Bex shrugs; probably can't afford to acknowledge how much it sucks being a soldier. He lifts a brow at Han instead. “Is Han Solo your real name?”

“Realest I got,” Han answers. “Only name I go by now, for what it’s worth.”

Bex nods and considers for a moment. “Mine’s not Bex Chadwell," he says slowly, as if admitting something huge.

“Ya think?" Han rolls his eyes. "Worst damn alias I’ve ever heard.”

“It’s not bad,” Bex protests, defensive.

“No, it’s not bad. It’s the _worst_ ,” Han corrects. “Chadwell? Come on.”

“It doesn’t come up on any registries,” Bex says. “Good enough for me.”

Han can’t argue, but he still grumbles, “Terrible. You come up with that yourself?”

The comment earns a laugh; a flash of teeth and a barely audible huff. Han forgets to breathe for a second. _Fuck_ , he's hot. And not interested. This whole thing is one big waste of time. But... _fuck_ , he's hot.

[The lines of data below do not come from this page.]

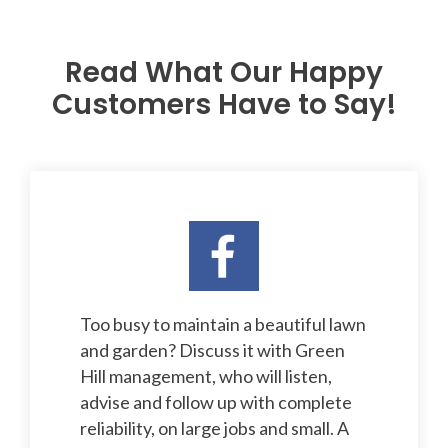
Read What Our Happy
Customers Have to Say!
Too busy to maintain a beautiful lawn
and garden? Discuss it with Green
Hill management, who will listen,
advise and follow up with complete
reliability, on large jobs and small. A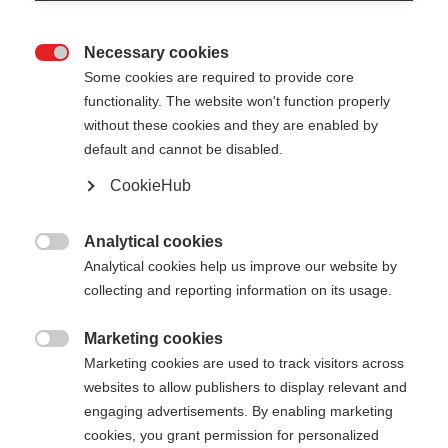
Necessary cookies

Some cookies are required to provide core
functionality. The website won't function properly
without these cookies and they are enabled by
default and cannot be disabled.
CookieHub
TEAM 4
Comfort & safety on every terrain
Analytical cookies

Analytical cookies help us improve our website by
collecting and reporting information on its usage.
Pole length
Length recommendation
100
cm
105
cm
110
cm
115
cm
Marketing cookies

Marketing cookies are used to track visitors across
120
cm
125
cm
130
cm
135
cm
websites to allow publishers to display relevant and
engaging advertisements. By enabling marketing
cookies, you grant permission for personalized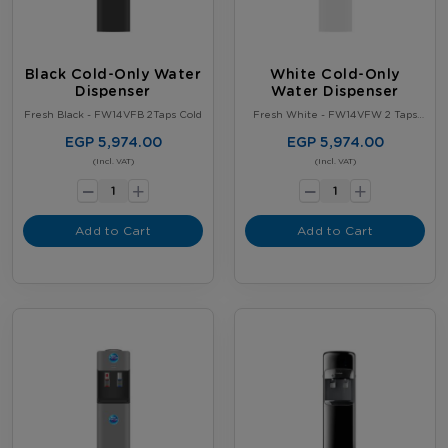
Black Cold-Only Water
White Cold-Only
Dispenser
Water Dispenser
Fresh Black - FW14VFB 2Taps Cold
Fresh White - FW14VFW 2 Taps
Cold
EGP 5,974.00
EGP 5,974.00
-
-
(Incl. VAT)
(Incl. VAT)
+
+
Add to Cart
Add to Cart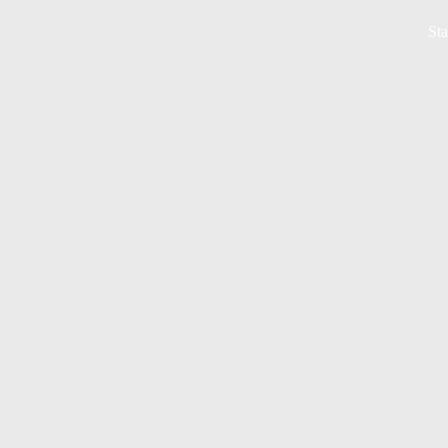
Sta
UAL MEE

Bex relaxes visibly. “Name's Cassian,” he says.

Han's smile grows. “There now, _that’s_ a name. Way better than Bex. Cassian." He likes how the name feels on his tongue. "I get a last name too?”

“No,” Cassian replies. It isn’t a surprise.

“Fair enough." Han considers his options, lip sucked into his mouth. What the hell? Doesn't hurt to give it a shot. "What do I get instead of your last name?”

Cassian arches a cynical brow. “You mean, other than the 10,000 credits?”

“Transport fees!" Han protests. "Space travel is expensive! Fuel costs are up, and there’s a whole lot of work that goes into maintaining this baby.”

“I’ll bet,” Cassian deadpans. His eyes roll towards the tangle of wires hanging from an open ceiling panel above their heads.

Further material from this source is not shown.